**Problem**.
Start at the line with "Verter a massa. Alisar a superfície. Levar ao" in the records below, stop at the line with "Deixe-se surpreender", and return every line in that span exactly, the two end lines included.

Records for processing below:

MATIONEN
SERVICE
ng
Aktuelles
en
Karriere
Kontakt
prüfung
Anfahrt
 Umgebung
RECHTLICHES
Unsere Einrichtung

End of Records for processing.
Records for processing below:

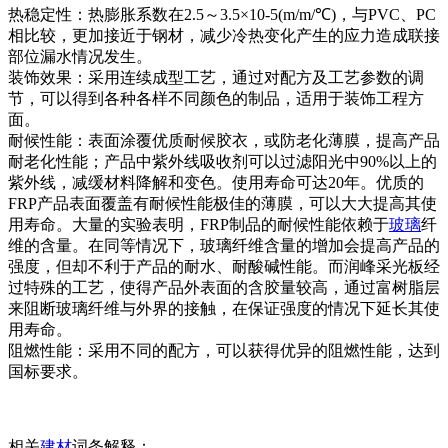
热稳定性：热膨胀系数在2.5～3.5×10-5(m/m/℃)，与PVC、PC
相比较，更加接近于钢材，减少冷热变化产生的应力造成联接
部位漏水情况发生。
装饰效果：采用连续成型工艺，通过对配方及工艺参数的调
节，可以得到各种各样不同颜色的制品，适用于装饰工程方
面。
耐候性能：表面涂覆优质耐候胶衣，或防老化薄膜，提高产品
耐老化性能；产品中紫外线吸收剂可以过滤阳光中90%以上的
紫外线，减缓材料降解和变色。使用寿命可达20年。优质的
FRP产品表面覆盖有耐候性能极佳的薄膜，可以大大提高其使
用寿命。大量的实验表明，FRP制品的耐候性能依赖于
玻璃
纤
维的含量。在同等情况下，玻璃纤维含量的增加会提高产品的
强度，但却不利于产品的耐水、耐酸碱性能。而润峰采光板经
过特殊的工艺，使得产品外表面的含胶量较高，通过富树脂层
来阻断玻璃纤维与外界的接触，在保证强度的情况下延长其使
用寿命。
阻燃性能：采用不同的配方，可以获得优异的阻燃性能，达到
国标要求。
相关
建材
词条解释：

End of Records for processing.
Records for processing below:

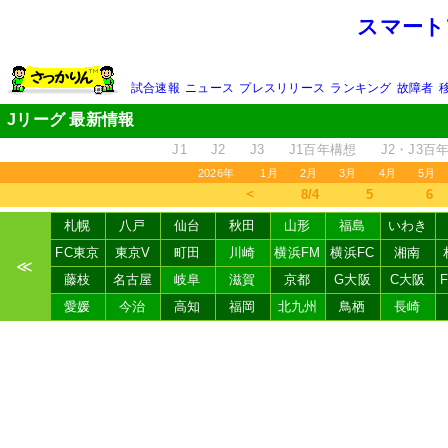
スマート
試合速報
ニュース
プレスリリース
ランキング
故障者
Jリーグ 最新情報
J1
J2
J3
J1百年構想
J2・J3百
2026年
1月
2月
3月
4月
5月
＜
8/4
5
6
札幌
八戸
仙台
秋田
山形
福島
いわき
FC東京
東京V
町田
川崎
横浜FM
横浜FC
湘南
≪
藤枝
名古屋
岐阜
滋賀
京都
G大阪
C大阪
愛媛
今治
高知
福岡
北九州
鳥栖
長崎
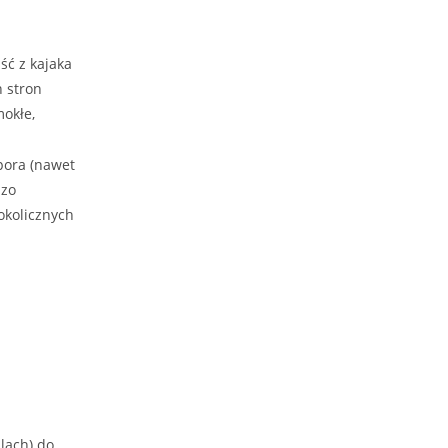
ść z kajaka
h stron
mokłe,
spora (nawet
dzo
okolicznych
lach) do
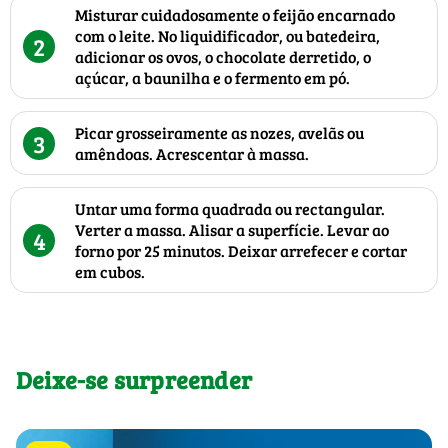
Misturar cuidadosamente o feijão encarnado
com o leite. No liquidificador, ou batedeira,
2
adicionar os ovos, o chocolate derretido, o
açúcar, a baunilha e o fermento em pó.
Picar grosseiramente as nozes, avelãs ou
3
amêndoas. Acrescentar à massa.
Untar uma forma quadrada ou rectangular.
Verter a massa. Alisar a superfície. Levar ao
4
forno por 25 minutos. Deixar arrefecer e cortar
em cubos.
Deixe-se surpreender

End of Records for processing.

**Answer to the exercise**.
Verter a massa. Alisar a superfície. Levar ao
4
forno por 25 minutos. Deixar arrefecer e cortar
em cubos.
Deixe-se surpreender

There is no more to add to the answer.